Yesterday (Saturday) was my sister's birthday. Or, rather, today's her birthday, but it's sort of a weekend thing. Whatever. Anyway, we went for dinner (my sister lives in town, see) at a local Japanese place. It was... Japanese. What more can you ask? She ate sushi, too, and didn't share any. Of course, since her sushi choices were squid and sea urchin, this might have been a good thing...

Anyway, I never got around to ranting about this week's comics, did I.


Tellos #1: It's... Yet Another Fantasy World. This one's Distinguishing Feature is the large number of anthropomorphic races... Not particularly great reading, but it doesn't suck as much as a lot of things.
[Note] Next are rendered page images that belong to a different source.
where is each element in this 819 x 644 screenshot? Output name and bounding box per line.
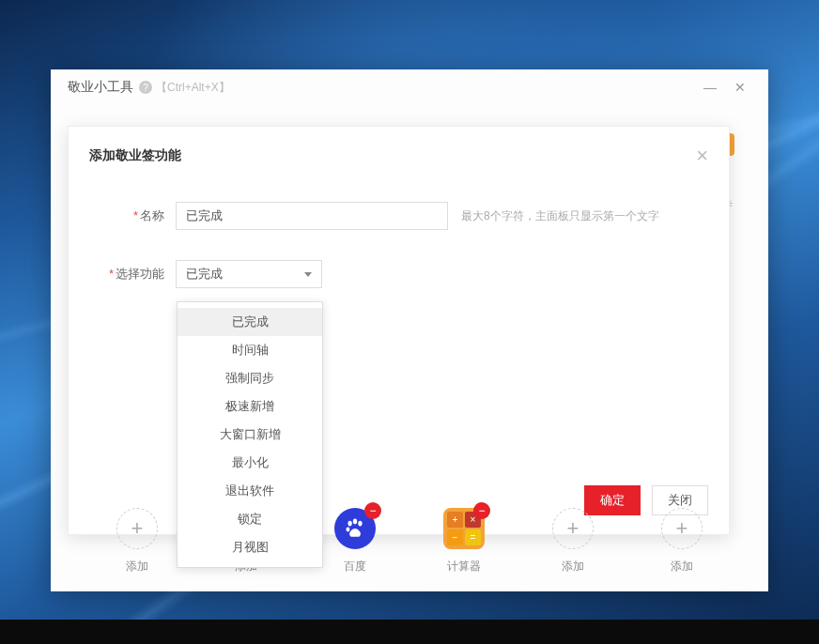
remove-tool-badge[interactable]: − bbox=[473, 502, 490, 519]
add-tool-button[interactable]: + bbox=[552, 508, 594, 549]
modal-title: 添加敬业签功能 bbox=[89, 147, 181, 164]
tool-slot: + 添加 bbox=[552, 508, 594, 575]
help-icon[interactable]: ? bbox=[139, 81, 152, 94]
dropdown-option[interactable]: 最小化 bbox=[178, 449, 322, 477]
tool-slot: + 添加 bbox=[116, 508, 158, 575]
dropdown-option[interactable]: 月视图 bbox=[178, 533, 322, 561]
tool-slot-baidu: − 百度 bbox=[334, 508, 376, 575]
svg-point-2 bbox=[358, 521, 362, 527]
taskbar[interactable] bbox=[0, 620, 819, 644]
tool-label: 添加 bbox=[671, 559, 693, 575]
dropdown-option[interactable]: 大窗口新增 bbox=[178, 421, 322, 449]
modal-close-button[interactable]: × bbox=[696, 146, 708, 166]
tool-label: 百度 bbox=[344, 559, 366, 575]
tool-row: + 添加 + 添加 − 百度 + × − bbox=[51, 508, 768, 575]
tool-slot-calculator: + × − = − 计算器 bbox=[443, 508, 485, 575]
baidu-icon[interactable]: − bbox=[334, 508, 376, 549]
chevron-down-icon bbox=[304, 272, 312, 277]
function-dropdown: 已完成 时间轴 强制同步 极速新增 大窗口新增 最小化 退出软件 锁定 月视图 bbox=[177, 301, 323, 568]
dropdown-option[interactable]: 时间轴 bbox=[178, 336, 322, 364]
dropdown-option[interactable]: 退出软件 bbox=[178, 477, 322, 505]
function-select[interactable]: 已完成 bbox=[176, 260, 322, 288]
name-label: *名称 bbox=[89, 207, 176, 224]
select-label: *选择功能 bbox=[89, 266, 176, 283]
dropdown-option[interactable]: 强制同步 bbox=[178, 364, 322, 392]
calculator-icon[interactable]: + × − = − bbox=[443, 508, 485, 549]
app-title: 敬业小工具 bbox=[68, 79, 133, 96]
svg-point-3 bbox=[346, 528, 349, 532]
remove-tool-badge[interactable]: − bbox=[364, 502, 381, 519]
minimize-button[interactable]: — bbox=[695, 80, 725, 95]
paw-icon bbox=[343, 516, 367, 541]
shortcut-hint: 【Ctrl+Alt+X】 bbox=[156, 80, 230, 96]
svg-point-1 bbox=[353, 519, 357, 525]
tool-slot: + 添加 bbox=[661, 508, 703, 575]
svg-point-0 bbox=[348, 521, 351, 527]
app-window: 敬业小工具 ? 【Ctrl+Alt+X】 — ✕ 寺 添加敬业签功能 × *名称… bbox=[51, 69, 768, 591]
add-tool-button[interactable]: + bbox=[116, 508, 158, 549]
select-row: *选择功能 已完成 bbox=[89, 260, 708, 288]
modal-header: 添加敬业签功能 × bbox=[89, 146, 708, 166]
name-hint: 最大8个字符，主面板只显示第一个文字 bbox=[461, 208, 659, 224]
select-value: 已完成 bbox=[186, 266, 223, 283]
dropdown-option[interactable]: 极速新增 bbox=[178, 392, 322, 421]
tool-label: 添加 bbox=[562, 559, 584, 575]
tool-label: 添加 bbox=[126, 559, 148, 575]
add-function-modal: 添加敬业签功能 × *名称 最大8个字符，主面板只显示第一个文字 *选择功能 已… bbox=[68, 126, 730, 535]
name-row: *名称 最大8个字符，主面板只显示第一个文字 bbox=[89, 202, 708, 230]
add-tool-button[interactable]: + bbox=[661, 508, 703, 549]
close-window-button[interactable]: ✕ bbox=[725, 80, 755, 95]
dropdown-option[interactable]: 锁定 bbox=[178, 505, 322, 533]
dropdown-option[interactable]: 已完成 bbox=[178, 308, 322, 336]
tool-label: 计算器 bbox=[447, 559, 481, 575]
name-input[interactable] bbox=[176, 202, 448, 230]
titlebar: 敬业小工具 ? 【Ctrl+Alt+X】 — ✕ bbox=[51, 69, 768, 105]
Gunsmith Cats, Bean Bandit #5: Nothing like a good car chase... with a good gun battle... and more examples of one of Sonoda's favorite characters, Bean Bandit, being a total bad-ass. It started as an honorable vehicular duel between Bean Bandit, Rally Vincent (Our Heroine(tm)) and third-string tough girl Riff Raff (yes, that's really her name) over rights to a big shipment of cocaine that Bean is to smuggle (being the bad-ass driver that he is). Riff just wants to beat Bean so she can be known as a big bad-ass, and Rally wants to stop Bean from working for drug smugglers. But Riff's backer gets tired of this honor stuff and just opens up on Bean. Of course, since Bean Bandit is such a complete bad-ass, a little thing like being shot in the forehead isn't going to stop him (bullet proof headband and a thick skull...)
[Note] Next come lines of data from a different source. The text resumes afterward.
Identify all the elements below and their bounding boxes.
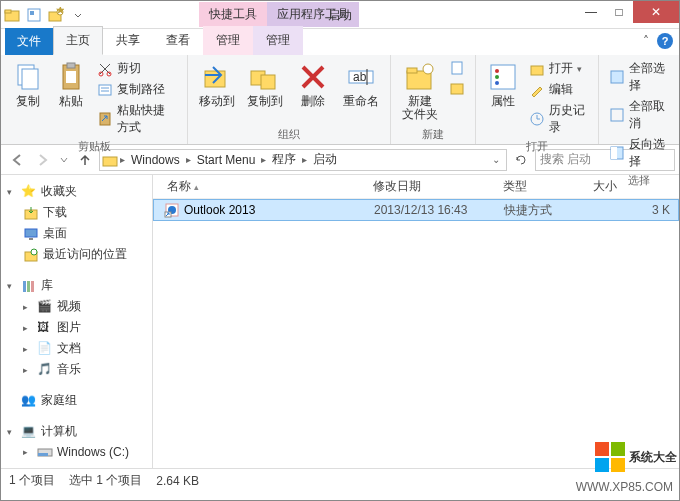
new-item-button[interactable] [447,59,467,77]
ribbon-collapse-icon[interactable]: ˄ [643,34,649,48]
svg-rect-18 [261,75,275,89]
properties-icon[interactable] [25,6,43,24]
branding-url: WWW.XP85.COM [576,480,673,494]
context-tab-shortcut-tools[interactable]: 快捷工具 [199,2,267,27]
chevron-right-icon[interactable]: ▸ [302,154,307,165]
svg-rect-23 [407,68,417,73]
svg-rect-14 [99,85,111,95]
paste-button[interactable]: 粘贴 [52,59,89,110]
tab-file[interactable]: 文件 [5,28,53,55]
cut-button[interactable]: 剪切 [95,59,179,78]
breadcrumb-start-menu[interactable]: Start Menu [193,151,260,169]
breadcrumb-startup[interactable]: 启动 [309,149,341,170]
group-label-organize: 组织 [196,125,382,142]
copy-path-button[interactable]: 复制路径 [95,80,179,99]
file-name: Outlook 2013 [184,203,255,217]
column-name[interactable]: 名称 ▴ [153,178,373,195]
maximize-button[interactable]: □ [605,1,633,23]
file-list-pane: 名称 ▴ 修改日期 类型 大小 Outlook 2013 2013/12/13 … [153,175,679,468]
column-type[interactable]: 类型 [503,178,593,195]
svg-rect-45 [31,281,34,292]
tab-manage-2[interactable]: 管理 [253,26,303,55]
svg-rect-44 [27,281,30,292]
music-icon: 🎵 [37,362,53,378]
svg-rect-43 [23,281,26,292]
chevron-right-icon[interactable]: ▸ [261,154,266,165]
chevron-right-icon: ▸ [23,302,33,312]
window-controls: — □ ✕ [577,1,679,23]
copy-to-button[interactable]: 复制到 [244,59,286,110]
sidebar-item-documents[interactable]: ▸📄文档 [1,338,152,359]
breadcrumb-programs[interactable]: 程序 [268,149,300,170]
sidebar-item-desktop[interactable]: 桌面 [1,223,152,244]
file-row[interactable]: Outlook 2013 2013/12/13 16:43 快捷方式 3 K [153,199,679,221]
properties-button[interactable]: 属性 [484,59,521,110]
group-label-open: 打开 [484,137,590,154]
svg-rect-8 [22,69,38,89]
sidebar-item-videos[interactable]: ▸🎬视频 [1,296,152,317]
chevron-right-icon[interactable]: ▸ [186,154,191,165]
easy-access-button[interactable] [447,79,467,97]
tab-view[interactable]: 查看 [153,26,203,55]
column-headers[interactable]: 名称 ▴ 修改日期 类型 大小 [153,175,679,199]
edit-button[interactable]: 编辑 [527,80,590,99]
qat-dropdown-icon[interactable] [69,6,87,24]
document-icon: 📄 [37,341,53,357]
svg-rect-37 [103,157,117,166]
picture-icon: 🖼 [37,320,53,336]
close-button[interactable]: ✕ [633,1,679,23]
title-bar: ★ 快捷工具 应用程序工具 启动 — □ ✕ [1,1,679,29]
sidebar-item-music[interactable]: ▸🎵音乐 [1,359,152,380]
shortcut-icon [164,202,180,218]
help-icon[interactable]: ? [657,33,673,49]
svg-rect-3 [30,11,34,15]
minimize-button[interactable]: — [577,1,605,23]
select-all-button[interactable]: 全部选择 [607,59,671,95]
paste-shortcut-button[interactable]: 粘贴快捷方式 [95,101,179,137]
history-button[interactable]: 历史记录 [527,101,590,137]
column-date[interactable]: 修改日期 [373,178,503,195]
chevron-right-icon[interactable]: ▸ [120,154,125,165]
new-folder-icon[interactable]: ★ [47,6,65,24]
svg-rect-40 [29,238,33,240]
navigation-pane[interactable]: ▾⭐收藏夹 下载 桌面 最近访问的位置 ▾库 ▸🎬视频 ▸🖼图片 ▸📄文档 ▸🎵… [1,175,153,468]
svg-rect-16 [205,71,225,87]
open-button[interactable]: 打开▾ [527,59,590,78]
address-dropdown-icon[interactable]: ⌄ [488,154,504,165]
move-to-button[interactable]: 移动到 [196,59,238,110]
svg-rect-31 [531,66,543,75]
svg-point-24 [423,64,433,74]
sidebar-item-pictures[interactable]: ▸🖼图片 [1,317,152,338]
ribbon-group-open: 属性 打开▾ 编辑 历史记录 打开 [476,55,599,144]
sidebar-item-recent[interactable]: 最近访问的位置 [1,244,152,265]
copy-button[interactable]: 复制 [9,59,46,110]
group-label-new: 新建 [399,125,467,142]
sidebar-libraries-head[interactable]: ▾库 [1,275,152,296]
tab-manage-1[interactable]: 管理 [203,26,253,55]
desktop-icon [23,226,39,242]
tab-home[interactable]: 主页 [53,26,103,55]
new-folder-button[interactable]: 新建 文件夹 [399,59,441,123]
file-type: 快捷方式 [504,202,594,219]
ribbon-tab-strip: 文件 主页 共享 查看 管理 管理 ˄ ? [1,29,679,55]
sort-asc-icon: ▴ [194,182,199,192]
recent-icon [23,247,39,263]
svg-point-30 [495,81,499,85]
sidebar-homegroup[interactable]: 👥家庭组 [1,390,152,411]
ribbon-group-organize: 移动到 复制到 删除 ab重命名 组织 [188,55,391,144]
downloads-icon [23,205,39,221]
svg-point-28 [495,69,499,73]
sidebar-computer-head[interactable]: ▾💻计算机 [1,421,152,442]
rename-button[interactable]: ab重命名 [340,59,382,110]
sidebar-item-downloads[interactable]: 下载 [1,202,152,223]
computer-icon: 💻 [21,424,37,440]
tab-share[interactable]: 共享 [103,26,153,55]
chevron-right-icon: ▸ [23,447,33,457]
delete-button[interactable]: 删除 [292,59,334,110]
sidebar-item-drive-c[interactable]: ▸Windows (C:) [1,442,152,462]
select-none-button[interactable]: 全部取消 [607,97,671,133]
file-size: 3 K [594,203,678,217]
invert-selection-button[interactable]: 反向选择 [607,135,671,171]
sidebar-favorites-head[interactable]: ▾⭐收藏夹 [1,181,152,202]
group-label-clipboard: 剪贴板 [9,137,179,154]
On the Marvel side, Avengers looks to finally re-emerge from Guest Writer Limbo (not that the guest writer is particularly BAD, but he's no Busiek), Thunderbolts carries on in blissful semi-villainhood and character development a go-go (and the Sales Raising Guest Star avoids the trap of Guest Star Overshadow by getting his butt kicked just as much as the regular heroes; but then, how much Sales Raising Power can Archangel have anyway?). Deadpool continues on in Weird-O-Vision, as DP visits the Hellhouse (hangout of Marvel villains so fourth-string even the Bookworm, the Water Wizard and the Terrible Toad would scoff openly) with his apparently-ressurected wife and portly German pilot in tow. And Earth X continues being a steaming pile of angst (but then, it has an X in the title. Duh), as everything's hopeless, one of the narrators is a complete ass, and those little exposition sections at the end of the book are really irritating. You know, in my day we wrote the important backstory into the story itself...
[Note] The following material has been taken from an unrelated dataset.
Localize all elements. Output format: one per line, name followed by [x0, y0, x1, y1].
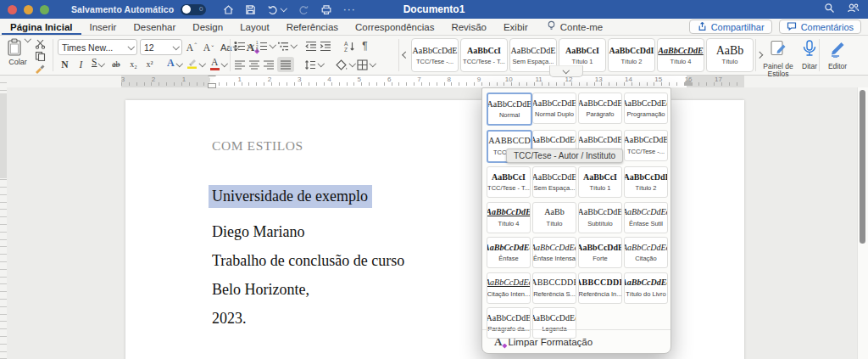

Artesia #5 continues the start-up arc to what looks to be Another Fantasy World. Albeit a more interesting one than most. It's got a very 'low fantasy' feel to it, and while there's tons of magic, you don't have wizards going around laying waste to whole cities which is the bane of many perfectly good fantasy tales. Instead, the magic system is more subtle, which somehow makes it a whole lot cooler, a whole lot more... well, wonderous. Let's face it, anyone can write Honkin' Huge Power Levels, and most people have, to the point where only a true genius can keep it interesting with that alone. But when you stop rending continents and start focusing on smaller things... Anyway, if this one has a fault, it's that it's written in a very stilted sort of language, like an old legend or some such (this is obviously intentional). It's not off-putting if you can get into that sort of thing, but if you can't, it just sounds really goofy. The other little problem is there's nudity about every other issue (not really cheesecake, but more just sorta there), which doesn't bother me any, but might bother some.

Strange Attractors TPB 1: Speaking of the ol' sensawonda, I came across this one in one of the comic stores this week. Apparently it's a collection of some small-press B&W comic, and it's actually pretty cool. A lot of the stuff feels like it's straight out of some Buck Rogers or other Space Fantasy story, with interplanetary societies, defended by a space police of buff 'Rangerettes' and ruled by an immortal, surly technologist. With, of course, a brave group of space rebels whose exploits are released (in heavily sanitized form) as underground comics solely to piss off the immortal dictator. Our main character, of course, is a huge fan of these old comics, even though the rebels were suppressed long before. Of course, she gets sucked into great events (there's even a pseudoscience explanation for why, but it still essentially boils down to "She's at the center of things because she's the heroine. Shut up and read."), but finds things aren't quite as black and white as in her comic books... If there's a single flaw in this one, it's that they end the TPB on a cliffhangar. You bastards! That's not fair!


Todays' Costume Boy Sightings: None.

The Morning Weather: Cool and clear.